Ces projets sont destructeurs. Peu importe
combien de fois ils « multiplient » leurs 30 millions de supporters
(mouvement Morena). La vérité est que ces nouveaux pouvoirs font tout contre les
peuples natifs, leurs communautés, leurs terres, leurs montagnes, leurs rivières,
leurs animaux, leurs plantes et même leurs pierres. Non seulement, ils
s’opposent à nous, zapatistes, mais ils sont contre toutes les femmes qu’ils
disent indigènes (et aussi les hommes). Ils veulent que nos terres soient pour
les touristes qui auront leurs grands hôtels et leurs grands restaurants. Ils
veulent que nos terres deviennent des fermes produisant des bois précieux, des
fruits et de l’eau ; des mines pour extraire l’or, l’argent, l’uranium et
tous les minéraux que les capitalistes convoitent. Ils veulent que nous
devenions leurs petits pois, leurs serviteurs, que nous vendions notre dignité
pour quelques pièces par mois. Parce que ces capitalistes, et ceux qui leur
obéissent dans les nouveaux mauvais gouvernements, pensent que ce que nous voulons, c’est de l’argent. Ils ne
comprennent pas que nous voulons la liberté, que le peu que nous avons fait,
c’est de nous battre sans que personne nous demande des comptes. Ils ne
comprennent pas que ce qu’ils appellent « progrès » est un mensonge,
qu’ils ne peuvent même pas s’occuper de la sécurité des femmes, qui continuent
à être battues, violées et assassinées dans leur monde progressiste ou
réactionnaire.
En territoire zapatiste, pas une seule
femme n’a été assassinée depuis de nombreuses années. Ils disent que nous
sommes les arriéré-e-s, les ignorant-e-s… Peut-être ne savons-nous pas ce
qu’est le meilleur féminisme, peut-être ne savons-nous pas comment dire
« corps » ou ce qu’est l’équité entre les sexes ou ces choses qui
comportent tant de lettres qu’elles ne peuvent même pas être dites… Ce que nous
savons, c’est que nous luttons pour notre liberté et que nous devons maintenant
nous battre pour la défendre afin que nos filles et nos petites-filles ne
souffrent pas de l’histoire douloureuse de nos grand-mères.

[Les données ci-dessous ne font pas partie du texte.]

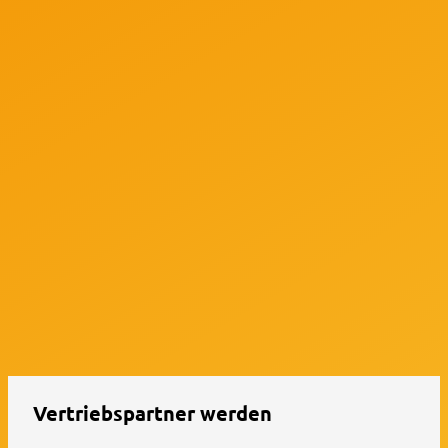
Vertriebspartner werden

C’est à nous de lutter pour que l’histoire
ne se répète pas, celle qui implique que nous retournions dans le monde de la
stricte préparation de la nourriture et de la mise au monde des bébés, pour les
voir grandir dans l’humiliation, le mépris et la mort.
Nous ne prenons pas les armes pour revenir
à ce passé. Nous n’avons pas mené durant 25 ans une résistance pour servir les
touristes, les patrons et leurs contremaîtres.
Nous n’allons pas cesser d’être des promotrices
de l’éducation, de la santé, de la culture, de nos coutumes, de notre système
de pouvoir propre, de l’élection de nos mandants, pour devenir maintenant des
employées d’hôtels et de restaurants servant des étrangers pour quelques pesos.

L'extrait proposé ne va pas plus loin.